Ask and you shall recieve sir


----------



## B Thomas (Jan 21, 2005)

No kidding with the dead horse


----------



## reo (May 22, 2004)

K gonefishin said:


> Ask and you shall recieve sir



:clap::clap: nuff said


----------



## boatnut (Nov 22, 2006)

dang, kev,,,,thought i had that copyrighted, LOL


----------



## Triple B (Sep 25, 2008)

We've had quite a mix this year for fish. Granted there have been more big fish in the mix but also more small fish than the past several years. Like some here have said, it's not an exact science - lots of variables. I'm OK with 4 but don"t see the need for 18" min. as CB suggested. I like a slot better but don"t think that works either in that 18" or slot equels more fish released to die. Erie deep water trolling in my opinion doesn't allow much room for catch and release. Once you drag a fish up from there, handle it in the net etc. I'm hard pressed to believe many survive the ordeal. Obviously not an exact science either, just my opinion.


----------



## Jigging Jim (Apr 3, 2010)

You guys are twisted... now I don't feel so alone!


----------



## RiverDoc (Mar 12, 2010)

These debates are nothing new and my Father was talking about the time in the 40s and 50s when people had suggesting stopping fishing for 1 year to let the fish populations rebound. The problem with these debates is that, without an absolute census of the population, no one can specifically say what is going on with it. Electrofishing might work in a small lakes and shallow rivers but it won't tell you what is going on in the middle of Lake Erie or any of the Great Lakes. 

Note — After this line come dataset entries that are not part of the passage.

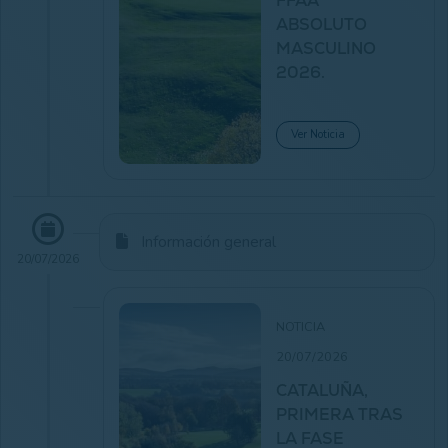
FFAA
ABSOLUTO
MASCULINO
2026.
Ver Noticia
Información general
20/07/2026
NOTICIA
20/07/2026
CATALUÑA,
PRIMERA TRAS
LA FASE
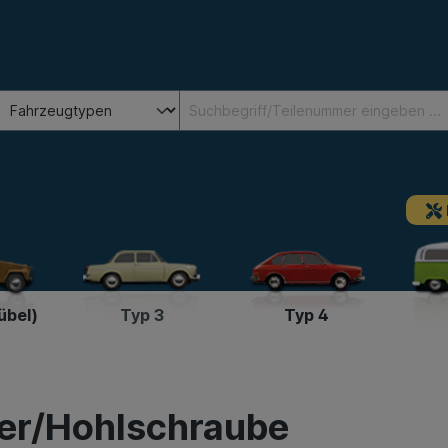
übel)
Typ 3
Typ 4
ger/Hohlschraube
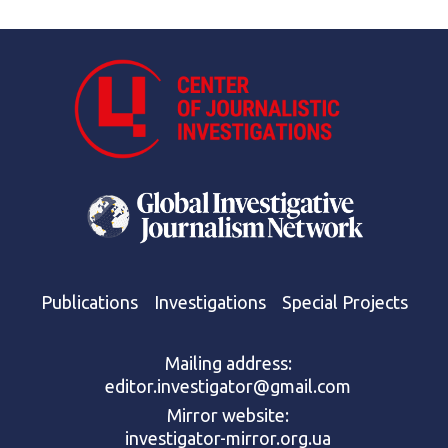
Publications
Investigations
Special Projects
Mailing address:
editor.investigator@gmail.com
Mirror website:
investigator-mirror.org.ua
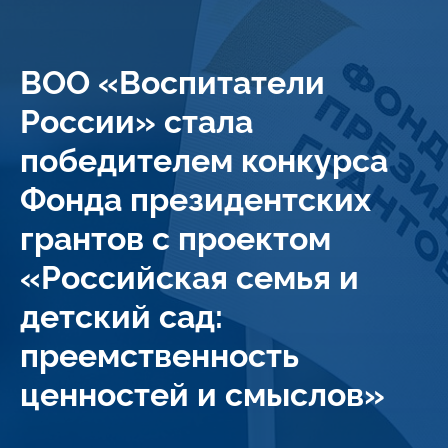
ВОО «Воспитатели
России» стала
победителем конкурса
Фонда президентских
грантов с проектом
«Российская семья и
детский сад:
преемственность
ценностей и смыслов»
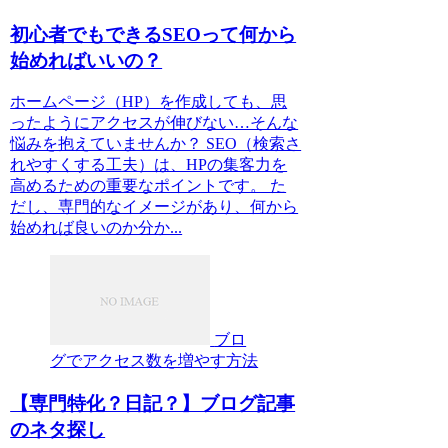
初心者でもできるSEOって何から
始めればいいの？
ホームページ（HP）を作成しても、思
ったようにアクセスが伸びない…そんな
悩みを抱えていませんか？ SEO（検索さ
れやすくする工夫）は、HPの集客力を
高めるための重要なポイントです。 た
だし、専門的なイメージがあり、何から
始めれば良いのか分か...
ブロ
グでアクセス数を増やす方法
【専門特化？日記？】ブログ記事
のネタ探し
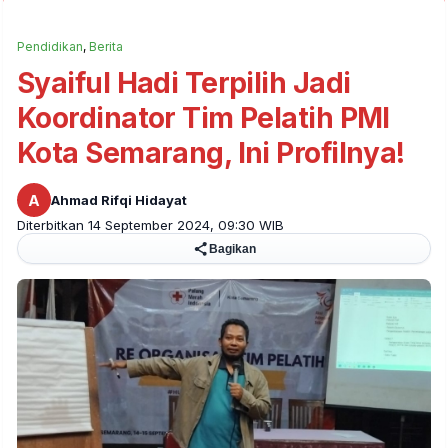
Pendidikan
,
Berita
Syaiful Hadi Terpilih Jadi
Koordinator Tim Pelatih PMI
Kota Semarang, Ini Profilnya!
A
Ahmad Rifqi Hidayat
Diterbitkan 14 September 2024, 09:30 WIB
Bagikan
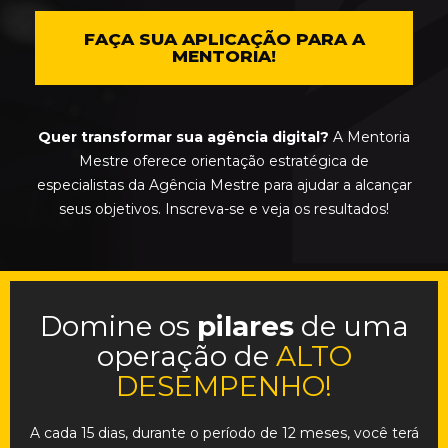
FAÇA SUA APLICAÇÃO PARA A
MENTORIA!
Quer transformar sua agência digital?
A Mentoria
Mestre oferece orientação estratégica de
especialistas da Agência Mestre para ajudar a alcançar
seus objetivos. Inscreva-se e veja os resultados!
Domine os
pilares
de uma
operação de
ALTO
DESEMPENHO!
A cada
15 dias
, durante o período de
12 meses
, você terá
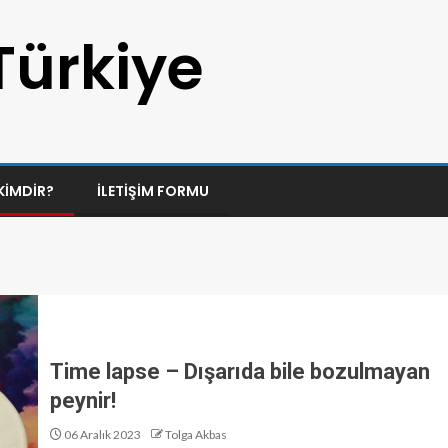
Türkiye
KIMDIR?
İLETIŞIM FORMU
Time lapse – Dışarıda bile bozulmayan
peynir!
06 Aralık 2023
Tolga Akbas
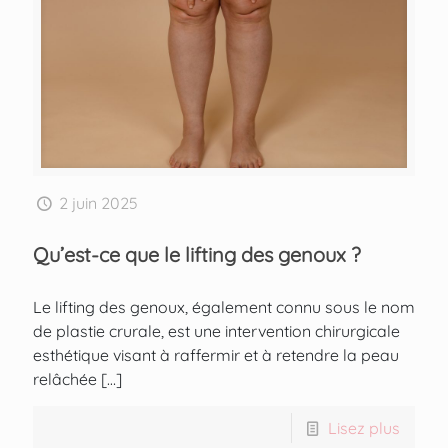
2 juin 2025
Qu’est-ce que le lifting des genoux ?
Le lifting des genoux, également connu sous le nom
de plastie crurale, est une intervention chirurgicale
esthétique visant à raffermir et à retendre la peau
relâchée
[…]
Lisez plus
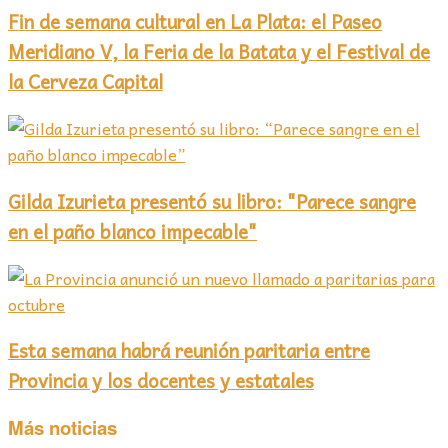
Fin de semana cultural en La Plata: el Paseo
Meridiano V, la Feria de la Batata y el Festival de
la Cerveza Capital
Gilda Izurieta presentó su libro: "Parece sangre
en el paño blanco impecable"
Esta semana habrá reunión paritaria entre
Provincia y los docentes y estatales
Más noticias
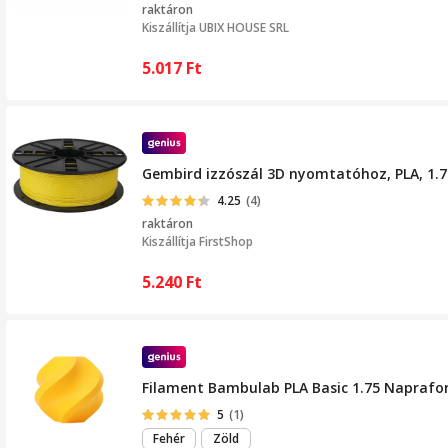
raktáron
Kiszállítja
UBIX HOUSE SRL
5.017
Ft
Gembird izzószál 3D nyomtatóhoz, PLA, 1.75
4.25
(4)
raktáron
Kiszállítja
FirstShop
5.240
Ft
Filament Bambulab PLA Basic 1.75 Naprafo
5
(1)
Fehér
Zöld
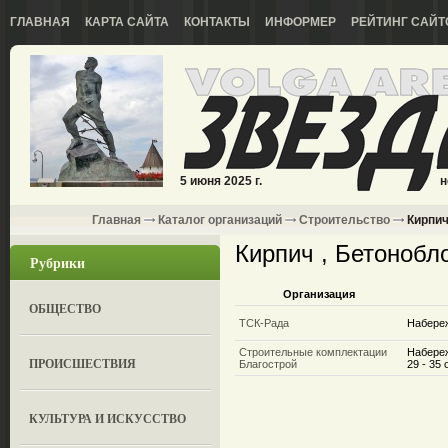
ГЛАВНАЯ
КАРТА САЙТА
КОНТАКТЫ
ИНФОРМЕР
РЕЙТИНГ САЙТ
5 июня 2025 г.
н
Главная
Каталог организаций
Строительство
Кирпич
Кирпич , Бетонобл
Рубрики
Организация
ОБЩЕСТВО
ТСК-Рада
Набере
Строительные комплектации
Набере
ПРОИСШЕСТВИЯ
Благострой
29 - 35
КУЛЬТУРА И ИСКУССТВО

In addition to fish, there are many terrestrial vertebrates and invertebrates that follow population trends, for which no one can explain. For many organisms, there exists what population ecologists refer to as boom and bust cycles. One year a population will be high and no one can explain the reason for it. Another year it will crash and everyone wants to point a finger to blame. These populations may alternate between boom and bust cycles for 5, 6, or seven years and the cycle will oscillate or change followed by back-to-back bust or boom years. 

These population cycles are normal for any organism. When you deal with living organisms you are dealing with mystery. Science can only do so much with its predictions. There comes a point where it fails to account for perturbations and then it is up to the armchair philosophers to speculate what is happening. 

What I see happening in this country is similar to what Clemenceau once said, "war is too important to leave to the generals". This can be said about religion, science, and yes, even fishing. That is, fishing is too important to leave to fishermen. 

I've watched many of these debates about changing limits, etc., when no one, not even the PhD's who study these fish can only speculate about what is going on with the population. Don't get me wrong, the debate is healthy as long as it spurs on research that seeks to investigate true parameters for a population.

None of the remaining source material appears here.